(WHAT THE EXERCISE ASKS): Look through the material that follows and show every line with the string "formative".
BEGIN SOURCE MATERIAL
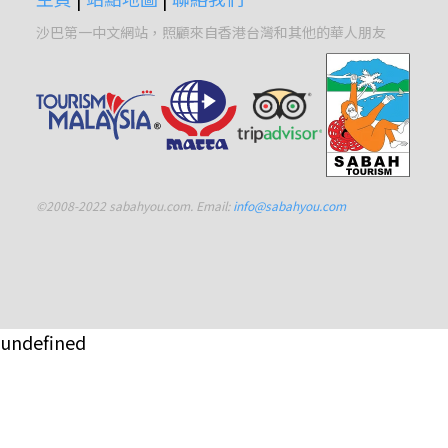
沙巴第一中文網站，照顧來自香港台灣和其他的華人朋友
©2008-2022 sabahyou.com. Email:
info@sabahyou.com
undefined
END SOURCE MATERIAL
BEGIN SOURCE MATERIAL
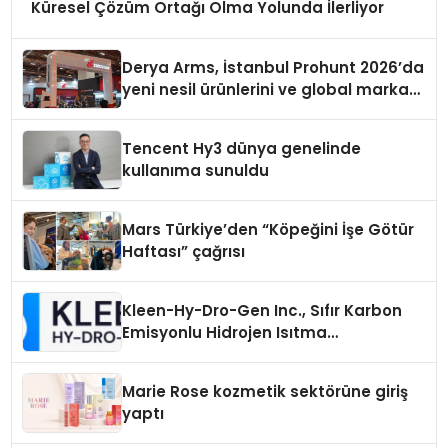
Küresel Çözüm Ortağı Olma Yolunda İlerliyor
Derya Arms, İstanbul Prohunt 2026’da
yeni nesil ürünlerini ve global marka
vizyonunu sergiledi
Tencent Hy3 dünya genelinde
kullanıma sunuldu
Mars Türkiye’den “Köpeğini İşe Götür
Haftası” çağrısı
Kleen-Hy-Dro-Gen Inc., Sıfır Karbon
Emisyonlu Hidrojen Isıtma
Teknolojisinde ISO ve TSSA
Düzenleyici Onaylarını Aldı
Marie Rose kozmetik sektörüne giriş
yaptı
END SOURCE MATERIAL
BEGIN SOURCE MATERIAL
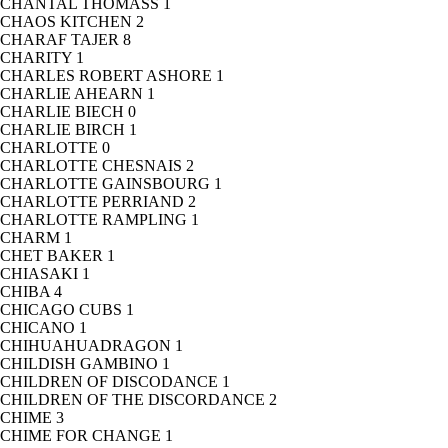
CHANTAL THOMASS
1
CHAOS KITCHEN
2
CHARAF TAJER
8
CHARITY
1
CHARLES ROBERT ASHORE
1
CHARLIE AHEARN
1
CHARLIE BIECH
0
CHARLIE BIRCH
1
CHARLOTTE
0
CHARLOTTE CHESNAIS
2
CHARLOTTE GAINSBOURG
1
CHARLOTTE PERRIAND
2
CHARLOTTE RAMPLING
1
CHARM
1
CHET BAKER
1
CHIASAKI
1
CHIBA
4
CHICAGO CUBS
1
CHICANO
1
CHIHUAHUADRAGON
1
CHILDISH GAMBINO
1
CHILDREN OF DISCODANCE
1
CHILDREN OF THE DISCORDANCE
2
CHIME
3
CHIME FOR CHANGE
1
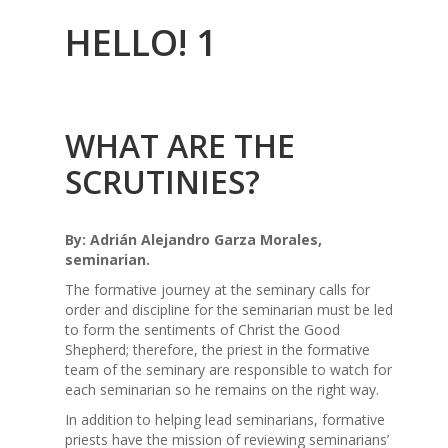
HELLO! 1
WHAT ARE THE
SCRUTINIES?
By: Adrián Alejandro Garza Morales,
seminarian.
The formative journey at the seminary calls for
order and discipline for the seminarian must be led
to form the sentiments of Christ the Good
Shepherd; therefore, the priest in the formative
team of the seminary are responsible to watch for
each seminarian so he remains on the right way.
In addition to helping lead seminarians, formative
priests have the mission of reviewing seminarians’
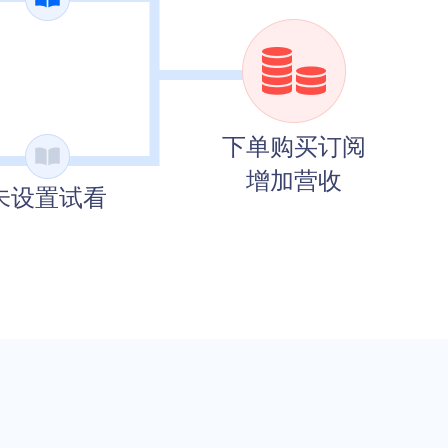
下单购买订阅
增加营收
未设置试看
END SOURCE MATERIAL
(SOLUTION TO THIS EXERCISE):
The formative journey at the seminary calls for
Shepherd; therefore, the priest in the formative
In addition to helping lead seminarians, formative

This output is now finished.